Aggregating data#
Data aggregation refers to a process where we combine data into groups. When doing spatial data aggregation, we merge the geometries together into coarser units (based on some attribute), and can also calculate summary statistics for these combined geometries from the original, more detailed values. For example, suppose that we are interested in studying continents, but we only have country-level data like the country dataset. If we aggregate the data by continent, we would convert the country-level data into a continent-level dataset.
In this tutorial, we will aggregate our travel time data by car travel times (column car_r_t
), i.e. the grid cells that have the same travel time to Railway Station will be merged together.
Let’s start with loading intersection.gpkg
, the output file of the previous section:
[1]:
import pathlib
NOTEBOOK_PATH = pathlib.Path().resolve()
DATA_DIRECTORY = NOTEBOOK_PATH / "data"
[2]:
import geopandas
intersection = geopandas.read_file(DATA_DIRECTORY / "intersection.gpkg")
For doing the aggregation we will use a method called dissolve()
that takes as input the column that will be used for conducting the aggregation:
[3]:
# Conduct the aggregation
dissolved = intersection.dissolve(by="car_r_t")
# What did we get
dissolved.head()
[3]:
geometry | car_m_d | car_m_t | car_r_d | from_id | pt_m_d | pt_m_t | pt_m_tt | pt_r_d | pt_r_t | pt_r_tt | to_id | walk_d | walk_t | GML_ID | NAMEFIN | NAMESWE | NATCODE | |
---|---|---|---|---|---|---|---|---|---|---|---|---|---|---|---|---|---|---|
car_r_t | ||||||||||||||||||
-1 | MULTIPOLYGON (((384750 6670000, 384500 6670000... | -1 | -1 | -1 | 5913094 | -1 | -1 | -1 | -1 | -1 | -1 | -1 | -1 | -1 | 27517366 | Helsinki | Helsingfors | 091 |
0 | POLYGON ((385750 6672000, 385750 6672250, 3860... | 0 | 0 | 0 | 5975375 | 0 | 0 | 0 | 0 | 0 | 0 | 5975375 | 0 | 0 | 27517366 | Helsinki | Helsingfors | 091 |
7 | POLYGON ((386250 6671750, 386000 6671750, 3857... | 1051 | 7 | 1051 | 5973739 | 617 | 5 | 6 | 617 | 5 | 6 | 5975375 | 448 | 6 | 27517366 | Helsinki | Helsingfors | 091 |
8 | MULTIPOLYGON (((386000 6671500, 385750 6671500... | 1286 | 8 | 1286 | 5973736 | 706 | 10 | 10 | 706 | 10 | 10 | 5975375 | 706 | 10 | 27517366 | Helsinki | Helsingfors | 091 |
9 | MULTIPOLYGON (((385000 6671250, 385000 6671500... | 1871 | 9 | 1871 | 5970457 | 1384 | 11 | 13 | 1394 | 11 | 12 | 5975375 | 1249 | 18 | 27517366 | Helsinki | Helsingfors | 091 |
Let’s compare the number of cells in the layers before and after the aggregation:
[4]:
print(f"Rows in original intersection GeoDataFrame: {len(intersection)}")
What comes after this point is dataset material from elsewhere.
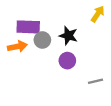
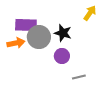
gray circle: (42, 40) -> (39, 37), size x1.5
gray line: (96, 81) -> (79, 77), moved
print(f"Rows in dissolved layer: {len(dissolved)}")
Rows in original intersection GeoDataFrame: 3826
Rows in dissolved layer: 51
Indeed the number of rows in our data has decreased and the Polygons were merged together.
What actually happened here? Let’s take a closer look.
Let’s see what columns we have now in our GeoDataFrame:
[5]:
dissolved.columns
[5]:
Index(['geometry', 'car_m_d', 'car_m_t', 'car_r_d', 'from_id', 'pt_m_d',
'pt_m_t', 'pt_m_tt', 'pt_r_d', 'pt_r_t', 'pt_r_tt', 'to_id', 'walk_d',
'walk_t', 'GML_ID', 'NAMEFIN', 'NAMESWE', 'NATCODE'],
dtype='object')
As we can see, the column that we used for conducting the aggregation (car_r_t
) can not be found from the columns list anymore. What happened to it?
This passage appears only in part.